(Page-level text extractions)
§

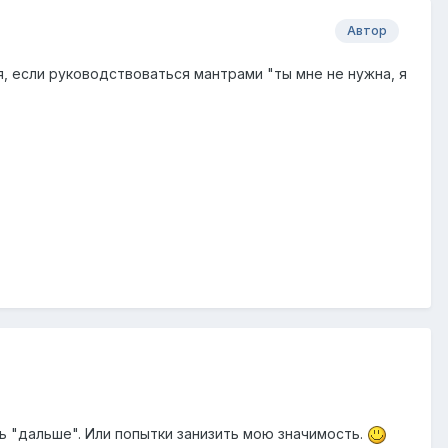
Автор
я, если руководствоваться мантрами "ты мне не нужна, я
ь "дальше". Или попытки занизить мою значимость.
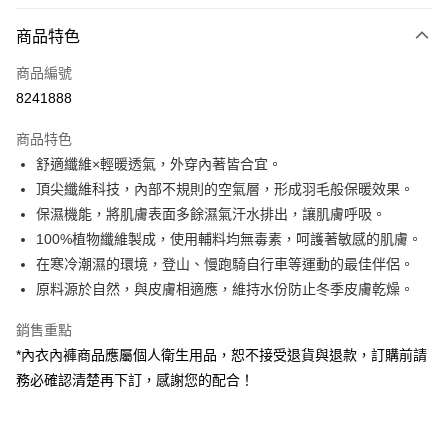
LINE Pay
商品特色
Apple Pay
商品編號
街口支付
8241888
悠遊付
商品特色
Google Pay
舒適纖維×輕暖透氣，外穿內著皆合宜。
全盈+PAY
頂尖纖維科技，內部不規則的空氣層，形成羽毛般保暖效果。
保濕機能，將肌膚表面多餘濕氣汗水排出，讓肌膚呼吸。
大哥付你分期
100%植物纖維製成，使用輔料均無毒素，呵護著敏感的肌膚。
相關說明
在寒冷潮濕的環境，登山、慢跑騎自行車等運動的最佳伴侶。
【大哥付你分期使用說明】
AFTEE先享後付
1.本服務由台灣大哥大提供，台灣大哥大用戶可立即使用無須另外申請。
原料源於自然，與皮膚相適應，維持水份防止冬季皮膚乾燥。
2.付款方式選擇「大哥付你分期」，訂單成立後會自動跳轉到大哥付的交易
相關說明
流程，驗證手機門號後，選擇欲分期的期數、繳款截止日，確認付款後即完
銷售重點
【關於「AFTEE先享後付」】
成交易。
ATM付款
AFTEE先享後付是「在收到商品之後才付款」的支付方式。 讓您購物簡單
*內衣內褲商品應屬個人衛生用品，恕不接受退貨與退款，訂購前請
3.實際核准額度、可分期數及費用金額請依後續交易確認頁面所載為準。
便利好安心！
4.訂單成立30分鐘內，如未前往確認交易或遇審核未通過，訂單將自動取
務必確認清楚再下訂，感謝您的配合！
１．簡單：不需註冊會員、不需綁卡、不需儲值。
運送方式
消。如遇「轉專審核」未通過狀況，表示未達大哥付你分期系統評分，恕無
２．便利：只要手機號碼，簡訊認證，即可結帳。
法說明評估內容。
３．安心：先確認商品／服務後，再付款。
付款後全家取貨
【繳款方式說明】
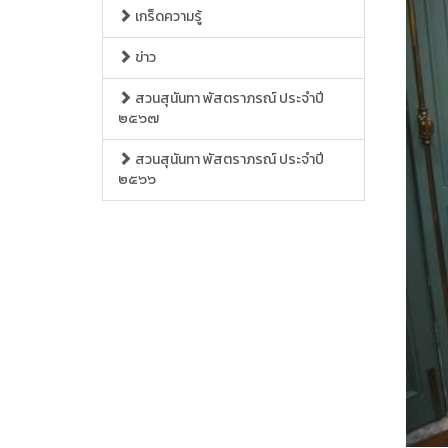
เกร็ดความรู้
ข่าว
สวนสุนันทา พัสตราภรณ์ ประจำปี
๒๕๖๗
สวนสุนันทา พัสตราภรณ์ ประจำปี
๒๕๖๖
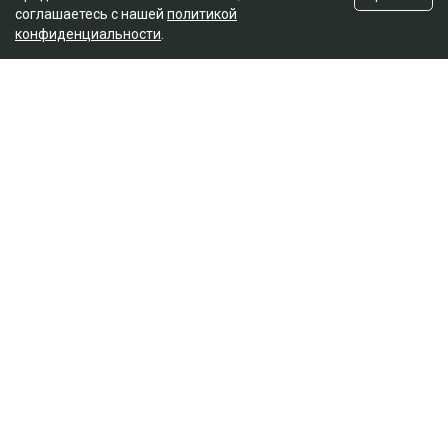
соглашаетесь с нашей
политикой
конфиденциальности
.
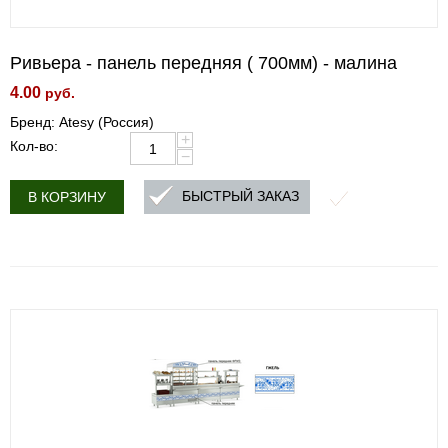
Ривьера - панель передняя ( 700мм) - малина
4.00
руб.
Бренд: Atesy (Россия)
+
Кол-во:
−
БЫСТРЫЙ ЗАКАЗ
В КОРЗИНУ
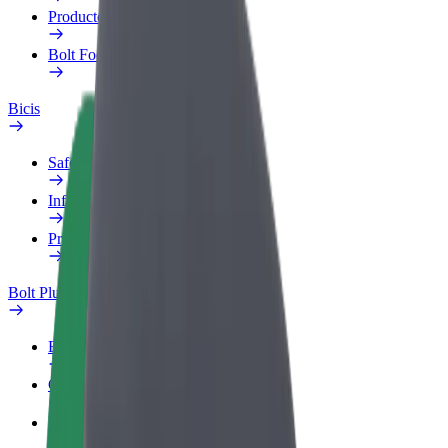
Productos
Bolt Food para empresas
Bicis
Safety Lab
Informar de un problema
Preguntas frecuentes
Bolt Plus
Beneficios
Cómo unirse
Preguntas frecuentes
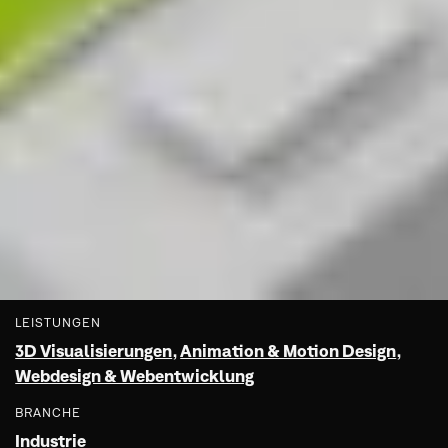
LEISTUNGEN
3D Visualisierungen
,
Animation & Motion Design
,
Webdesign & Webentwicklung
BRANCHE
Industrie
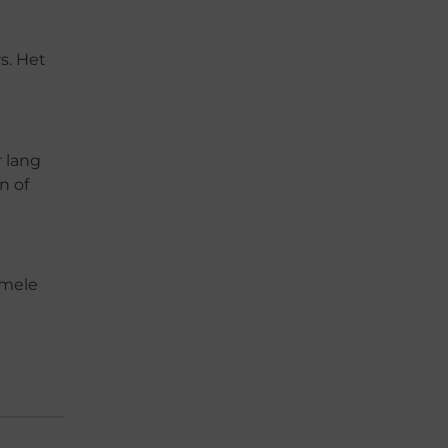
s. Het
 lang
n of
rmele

§

- [What you should do]:
Please copy the records above word for word, leaving out every picture.

- [Answer to the exercise]:
Автор
я, если руководствоваться мантрами "ты мне не нужна, я
ь "дальше". Или попытки занизить мою значимость.
LINE Pay
商品特色
Apple Pay
商品編號
街口支付
8241888
悠遊付
商品特色
Google Pay
舒適纖維×輕暖透氣，外穿內著皆合宜。
全盈+PAY
頂尖纖維科技，內部不規則的空氣層，形成羽毛般保暖效果。
保濕機能，將肌膚表面多餘濕氣汗水排出，讓肌膚呼吸。
大哥付你分期
100%植物纖維製成，使用輔料均無毒素，呵護著敏感的肌膚。
相關說明
在寒冷潮濕的環境，登山、慢跑騎自行車等運動的最佳伴侶。
【大哥付你分期使用說明】
AFTEE先享後付
1.本服務由台灣大哥大提供，台灣大哥大用戶可立即使用無須另外申請。
原料源於自然，與皮膚相適應，維持水份防止冬季皮膚乾燥。
2.付款方式選擇「大哥付你分期」，訂單成立後會自動跳轉到大哥付的交易
相關說明
流程，驗證手機門號後，選擇欲分期的期數、繳款截止日，確認付款後即完
銷售重點
【關於「AFTEE先享後付」】
成交易。
ATM付款
AFTEE先享後付是「在收到商品之後才付款」的支付方式。 讓您購物簡單
*內衣內褲商品應屬個人衛生用品，恕不接受退貨與退款，訂購前請
3.實際核准額度、可分期數及費用金額請依後續交易確認頁面所載為準。
便利好安心！
4.訂單成立30分鐘內，如未前往確認交易或遇審核未通過，訂單將自動取
務必確認清楚再下訂，感謝您的配合！
１．簡單：不需註冊會員、不需綁卡、不需儲值。
運送方式
消。如遇「轉專審核」未通過狀況，表示未達大哥付你分期系統評分，恕無
２．便利：只要手機號碼，簡訊認證，即可結帳。
法說明評估內容。
３．安心：先確認商品／服務後，再付款。
付款後全家取貨
【繳款方式說明】
เกร็ดความรู้
ข่าว
สวนสุนันทา พัสตราภรณ์ ประจำปี
๒๕๖๗
สวนสุนันทา พัสตราภรณ์ ประจำปี
๒๕๖๖
соглашаетесь с нашей
политикой
конфиденциальности
.
Ривьера - панель передняя ( 700мм) - малина
4.00
руб.
Бренд: Atesy (Россия)
+
Кол-во:
−
БЫСТРЫЙ ЗАКАЗ
В КОРЗИНУ
Productos
Bolt Food para empresas
Bicis
Safety Lab
Informar de un problema
Preguntas frecuentes
Bolt Plus
Beneficios
Cómo unirse
Preguntas frecuentes
LEISTUNGEN
3D Visualisierungen
,
Animation & Motion Design
,
Webdesign & Webentwicklung
BRANCHE
Industrie
s. Het
 lang
n of
rmele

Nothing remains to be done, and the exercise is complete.